On chromosome 3 (Figure S1.2), we found a marker associated with MEIm that is found inside the QTL associated with daily weight gain [31]. On chromosome 5 (Figure S1.3), we found a marker associated with MEIm within the QTL for intramuscular fat [25], on the SLC2A13 gene. On chromosome 13, we found a marker associated with MEIm, that is, in the QTL related to the content of the fatty acids C22:1 and trans-12-C18:1 [29], this is very close to the QTL peak (Figure S1.4a).

Finally, our GWAS results concur with those previous observations of markers on chromosomes 4 and 20, associated with CH4 production per unit of dry matter intake [13].
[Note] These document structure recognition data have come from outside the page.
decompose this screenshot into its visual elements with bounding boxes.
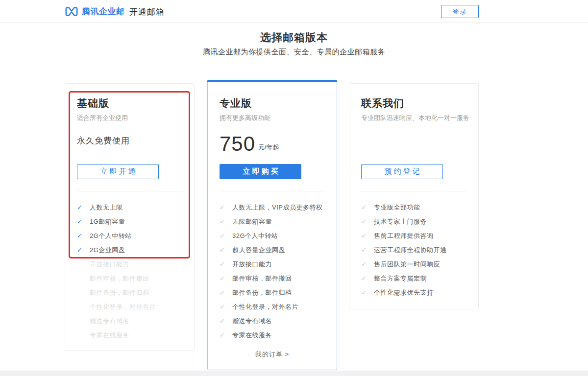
footer-strip: [0, 371, 588, 376]
check-icon: ✓: [77, 246, 90, 254]
buy-now-button[interactable]: 立即购买: [220, 164, 301, 179]
brand-logo[interactable]: 腾讯企业邮: [65, 4, 125, 18]
feature-item: ✓32G个人中转站: [220, 229, 329, 243]
check-icon: ✓: [220, 303, 232, 310]
feature-item: ✓售后团队第一时间响应: [361, 257, 470, 271]
feature-item-disabled: 邮件备份，邮件归档: [77, 285, 186, 300]
feature-item: ✓1G邮箱容量: [77, 214, 186, 229]
feature-item: ✓2G个人中转站: [77, 229, 186, 243]
page-title: 选择邮箱版本: [0, 30, 588, 45]
feature-item: ✓开放接口能力: [220, 257, 329, 271]
plan-card-professional: 专业版 拥有更多高级功能 750 元/年起 立即购买 ✓人数无上限，VIP成员更…: [207, 80, 337, 370]
card-accent-topbar: [207, 80, 337, 82]
plan-title-basic: 基础版: [77, 96, 109, 110]
check-icon: ✓: [77, 218, 90, 225]
feature-list-professional: ✓人数无上限，VIP成员更多特权 ✓无限邮箱容量 ✓32G个人中转站 ✓超大容量…: [220, 200, 329, 342]
plan-title-contact: 联系我们: [361, 96, 404, 110]
feature-item: ✓人数无上限: [77, 200, 186, 214]
feature-item: ✓个性化登录，对外名片: [220, 300, 329, 314]
plan-card-basic: 基础版 适合所有企业使用 永久免费使用 立即开通 ✓人数无上限 ✓1G邮箱容量 …: [65, 83, 195, 351]
check-icon: ✓: [361, 289, 374, 296]
feature-item: ✓售前工程师提供咨询: [361, 229, 470, 243]
header-divider: [123, 7, 124, 16]
feature-item: ✓2G企业网盘: [77, 243, 186, 257]
plan-tagline-contact: 专业团队迅速响应、本地化一对一服务: [361, 114, 469, 122]
card-divider: [361, 191, 467, 191]
mail-logo-icon: [65, 6, 78, 17]
plan-price-basic: 永久免费使用: [77, 135, 130, 146]
check-icon: ✓: [220, 218, 232, 225]
feature-item: ✓赠送专有域名: [220, 314, 329, 328]
card-divider: [77, 191, 183, 191]
check-icon: ✓: [220, 289, 232, 296]
feature-list-contact: ✓专业版全部功能 ✓技术专家上门服务 ✓售前工程师提供咨询 ✓运营工程师全程协助…: [361, 200, 470, 300]
feature-item: ✓专业版全部功能: [361, 200, 470, 214]
check-icon: ✓: [361, 246, 374, 254]
check-icon: ✓: [220, 232, 232, 239]
feature-item: ✓无限邮箱容量: [220, 214, 329, 229]
my-orders-link[interactable]: 我的订单 >: [208, 350, 337, 359]
check-icon: ✓: [361, 204, 374, 211]
feature-item: ✓个性化需求优先支持: [361, 285, 470, 300]
feature-item: ✓整合方案专属定制: [361, 271, 470, 285]
check-icon: ✓: [220, 246, 232, 254]
price-unit: 元/年起: [258, 143, 279, 152]
feature-item-disabled: 专家在线服务: [77, 328, 186, 342]
feature-item-disabled: 邮件审核，邮件撤回: [77, 271, 186, 285]
page-background: 腾讯企业邮 开通邮箱 登录 选择邮箱版本 腾讯企业邮为你提供全面、安全、专属的企…: [0, 0, 588, 376]
feature-item: ✓邮件审核，邮件撤回: [220, 271, 329, 285]
feature-item: ✓邮件备份，邮件归档: [220, 285, 329, 300]
check-icon: ✓: [220, 331, 232, 339]
check-icon: ✓: [220, 260, 232, 268]
check-icon: ✓: [220, 204, 232, 211]
check-icon: ✓: [361, 260, 374, 268]
check-icon: ✓: [361, 218, 374, 225]
feature-list-basic: ✓人数无上限 ✓1G邮箱容量 ✓2G个人中转站 ✓2G企业网盘 开放接口能力 邮…: [77, 200, 186, 342]
feature-item: ✓专家在线服务: [220, 328, 329, 342]
check-icon: ✓: [77, 232, 90, 239]
feature-item-disabled: 赠送专有域名: [77, 314, 186, 328]
feature-item: ✓超大容量企业网盘: [220, 243, 329, 257]
check-icon: ✓: [361, 232, 374, 239]
reservation-button[interactable]: 预约登记: [361, 164, 443, 179]
nav-item-open-mailbox[interactable]: 开通邮箱: [129, 6, 165, 18]
check-icon: ✓: [220, 317, 232, 325]
activate-now-button[interactable]: 立即开通: [77, 164, 159, 179]
plan-card-contact: 联系我们 专业团队迅速响应、本地化一对一服务 预约登记 ✓专业版全部功能 ✓技术…: [349, 83, 479, 309]
card-divider: [220, 191, 326, 191]
plan-title-professional: 专业版: [220, 96, 252, 110]
feature-item: ✓人数无上限，VIP成员更多特权: [220, 200, 329, 214]
check-icon: ✓: [77, 204, 90, 211]
check-icon: ✓: [220, 275, 232, 282]
brand-name: 腾讯企业邮: [82, 6, 125, 17]
feature-item: ✓运营工程师全程协助开通: [361, 243, 470, 257]
check-icon: ✓: [361, 275, 374, 282]
login-button[interactable]: 登录: [441, 5, 479, 18]
feature-item-disabled: 个性化登录，对外名片: [77, 300, 186, 314]
page-subtitle: 腾讯企业邮为你提供全面、安全、专属的企业邮箱服务: [0, 47, 588, 57]
plan-tagline-basic: 适合所有企业使用: [77, 114, 128, 122]
plan-tagline-professional: 拥有更多高级功能: [220, 114, 270, 122]
plan-price-professional: 750 元/年起: [220, 134, 279, 154]
feature-item: ✓技术专家上门服务: [361, 214, 470, 229]
feature-item-disabled: 开放接口能力: [77, 257, 186, 271]
price-value: 750: [220, 134, 255, 154]
header: 腾讯企业邮 开通邮箱 登录: [0, 0, 588, 23]
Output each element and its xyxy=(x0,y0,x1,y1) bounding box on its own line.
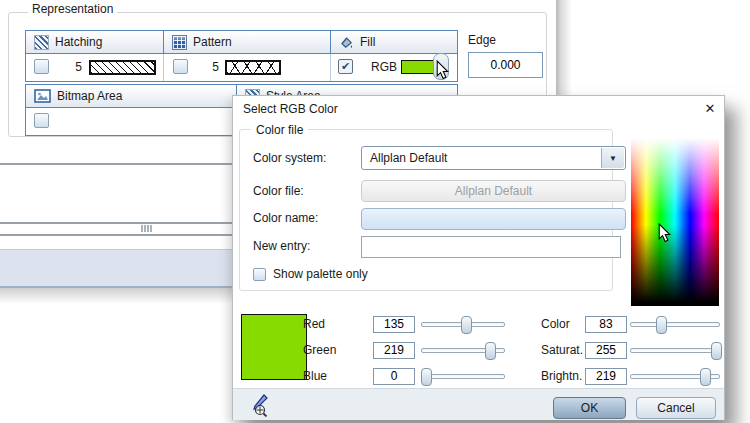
color-system-combobox[interactable]: Allplan Default ▼ xyxy=(361,146,626,170)
slider-thumb[interactable] xyxy=(711,342,722,360)
blue-slider[interactable] xyxy=(421,367,505,385)
saturation-label: Saturat. xyxy=(541,343,585,357)
pattern-swatch[interactable] xyxy=(225,60,281,75)
blue-row: Blue xyxy=(303,367,505,385)
ok-button[interactable]: OK xyxy=(553,397,626,419)
green-input[interactable] xyxy=(373,342,415,359)
fill-header-label: Fill xyxy=(360,35,375,49)
slider-track[interactable] xyxy=(421,374,505,379)
brightness-label: Brightn. xyxy=(541,369,585,383)
new-entry-label: New entry: xyxy=(253,239,310,253)
brightness-slider[interactable] xyxy=(630,367,720,385)
hatching-header-label: Hatching xyxy=(55,35,102,49)
color-label: Color xyxy=(541,317,585,331)
pattern-icon xyxy=(172,35,187,50)
color-name-field[interactable] xyxy=(361,208,626,230)
color-name-label: Color name: xyxy=(253,211,318,225)
brightness-row: Brightn. xyxy=(541,367,720,385)
panel-band xyxy=(0,249,233,288)
slider-thumb[interactable] xyxy=(421,368,432,386)
green-label: Green xyxy=(303,343,343,357)
hatching-swatch[interactable] xyxy=(89,60,156,75)
red-label: Red xyxy=(303,317,343,331)
color-file-label: Color file: xyxy=(253,184,304,198)
hatching-header-cell[interactable]: Hatching xyxy=(26,31,164,53)
pattern-value: 5 xyxy=(201,60,219,74)
slider-thumb[interactable] xyxy=(461,316,472,334)
color-input[interactable] xyxy=(585,316,627,333)
chevron-down-icon[interactable]: ▼ xyxy=(601,148,624,168)
selected-color-preview xyxy=(241,314,307,380)
hatching-value: 5 xyxy=(64,60,82,74)
edge-label: Edge xyxy=(468,33,496,47)
show-palette-only-checkbox[interactable]: ✔ xyxy=(253,268,266,281)
dialog-title: Select RGB Color xyxy=(243,102,338,116)
fill-rgb-checkbox[interactable]: ✔ xyxy=(338,59,353,74)
green-slider[interactable] xyxy=(421,341,505,359)
representation-group-title: Representation xyxy=(28,2,117,16)
blue-label: Blue xyxy=(303,369,343,383)
eyedropper-magnifier-icon[interactable] xyxy=(247,393,271,417)
splitter-grip[interactable] xyxy=(141,225,154,232)
slider-track[interactable] xyxy=(630,348,720,353)
color-row: Color xyxy=(541,315,720,333)
saturation-input[interactable] xyxy=(585,342,627,359)
select-rgb-color-dialog: Select RGB Color ✕ Color file Color syst… xyxy=(232,95,725,420)
pattern-header-cell[interactable]: Pattern xyxy=(164,31,331,53)
fill-icon xyxy=(339,35,354,50)
pattern-header-label: Pattern xyxy=(193,35,232,49)
hatching-checkbox[interactable]: ✔ xyxy=(34,59,49,74)
red-row: Red xyxy=(303,315,505,333)
close-icon[interactable]: ✕ xyxy=(700,99,720,117)
color-slider[interactable] xyxy=(630,315,720,333)
red-input[interactable] xyxy=(373,316,415,333)
window-edge-shadow xyxy=(556,0,572,96)
show-palette-only-label: Show palette only xyxy=(273,267,368,281)
splitter-line[interactable] xyxy=(0,222,233,224)
slider-track[interactable] xyxy=(630,322,720,327)
bitmap-area-label: Bitmap Area xyxy=(57,89,122,103)
color-file-field: Allplan Default xyxy=(361,180,626,202)
saturation-row: Saturat. xyxy=(541,341,720,359)
green-row: Green xyxy=(303,341,505,359)
splitter-line xyxy=(0,234,233,236)
slider-thumb[interactable] xyxy=(656,316,667,334)
fill-header-cell[interactable]: Fill xyxy=(331,31,455,53)
pattern-checkbox[interactable]: ✔ xyxy=(173,59,188,74)
new-entry-input[interactable] xyxy=(361,236,621,258)
bitmap-area-checkbox[interactable]: ✔ xyxy=(34,113,49,128)
color-file-group-title: Color file xyxy=(251,123,308,137)
color-system-label: Color system: xyxy=(253,151,326,165)
dialog-footer: OK Cancel xyxy=(233,388,724,420)
brightness-input[interactable] xyxy=(585,368,627,385)
blue-input[interactable] xyxy=(373,368,415,385)
surface-elements-table: Hatching Pattern Fill ✔ 5 xyxy=(25,30,458,82)
color-system-value: Allplan Default xyxy=(370,151,447,165)
splitter-line xyxy=(0,163,233,165)
slider-thumb[interactable] xyxy=(485,342,496,360)
color-file-value: Allplan Default xyxy=(455,184,532,198)
red-slider[interactable] xyxy=(421,315,505,333)
fill-expander-button[interactable] xyxy=(433,53,449,80)
hatching-icon xyxy=(34,35,49,50)
edge-input[interactable] xyxy=(468,52,543,78)
cancel-button[interactable]: Cancel xyxy=(636,397,716,419)
slider-thumb[interactable] xyxy=(700,368,711,386)
bitmap-icon xyxy=(34,89,51,103)
bitmap-area-header-cell[interactable]: Bitmap Area xyxy=(26,85,237,107)
panel-band-shadow xyxy=(0,288,233,304)
saturation-slider[interactable] xyxy=(630,341,720,359)
color-gradient-picker[interactable] xyxy=(631,136,719,306)
fill-value-label: RGB xyxy=(371,60,397,74)
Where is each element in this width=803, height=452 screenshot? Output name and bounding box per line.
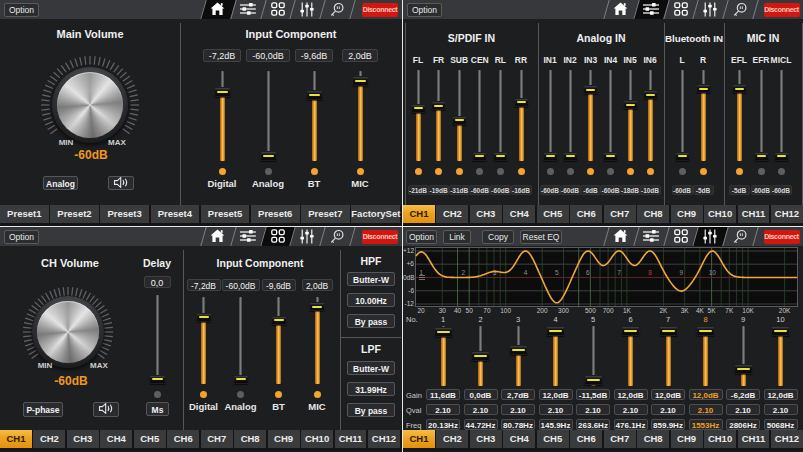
svg-text:4: 4: [524, 269, 528, 276]
svg-text:1: 1: [419, 269, 423, 276]
svg-text:10: 10: [709, 269, 717, 276]
svg-text:9: 9: [679, 269, 683, 276]
svg-text:8: 8: [648, 269, 652, 276]
svg-text:6: 6: [586, 269, 590, 276]
svg-text:3: 3: [493, 269, 497, 276]
svg-text:2: 2: [462, 269, 466, 276]
svg-text:5: 5: [555, 269, 559, 276]
svg-text:7: 7: [617, 269, 621, 276]
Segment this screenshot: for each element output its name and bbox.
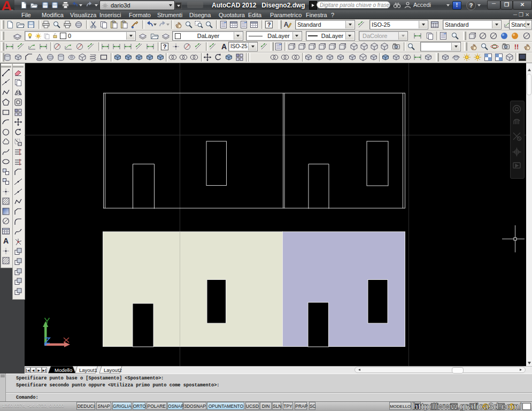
svg-text:Layout2: Layout2 <box>104 367 122 373</box>
svg-text:Layout1: Layout1 <box>79 367 97 373</box>
svg-text:Modello: Modello <box>55 367 72 373</box>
The primary aim of this study was to identify genomic regions associated with CH4 emissions by dairy and dual-purpose cattle in temperate and tropical areas of Mexico. This aim was achieved and the SNPs identified to provide a solid foundation on which to develop further studies leading to genomic selection for low CH4 emissions in developing countries. Of course, selection for low CH4 emissions must be in parallel with selection for feed efficiency and other traits of economic importance. The secondary aim of this study was to compare the SNPs identified to the markers reported to be associated with production traits previously related to CH4 emissions. This aim was also successful, and the associations discovered provide confidence that the results of this study concur with known biological pathways. Furthermore, the associations provide confidence that the results could be combined with datasets generated in developed countries to provide tools for genomic selection on a global basis.

5. Conclusions

In this study, 46 SNPs that have significant associations with MEIm were identified. Several SNPs associated with MEIm were found at regions previously described for QTLs associated with composition characteristics of the meat, milk fatty acids, and characteristics related to feeding intake, such as residual feed intake. Relationships between mammary synthesis of fatty acids and ruminal synthesis of CH4 are expected, and correlations between CH4 and the fatty acids in milk have been reported, so similar relationships might be expected between CH4 and the fatty acids in meat. The SNPs identified in this study may be incorporated into genomic selection programs for low CH4 emissions in developing countries and could be combined with other datasets to provide tools for genomic selection on a global basis. A future direction for this work could be to sequence the specific regions where the significant markers are found and compare between breeds. This could give stronger results for the characteristics associated with methane production.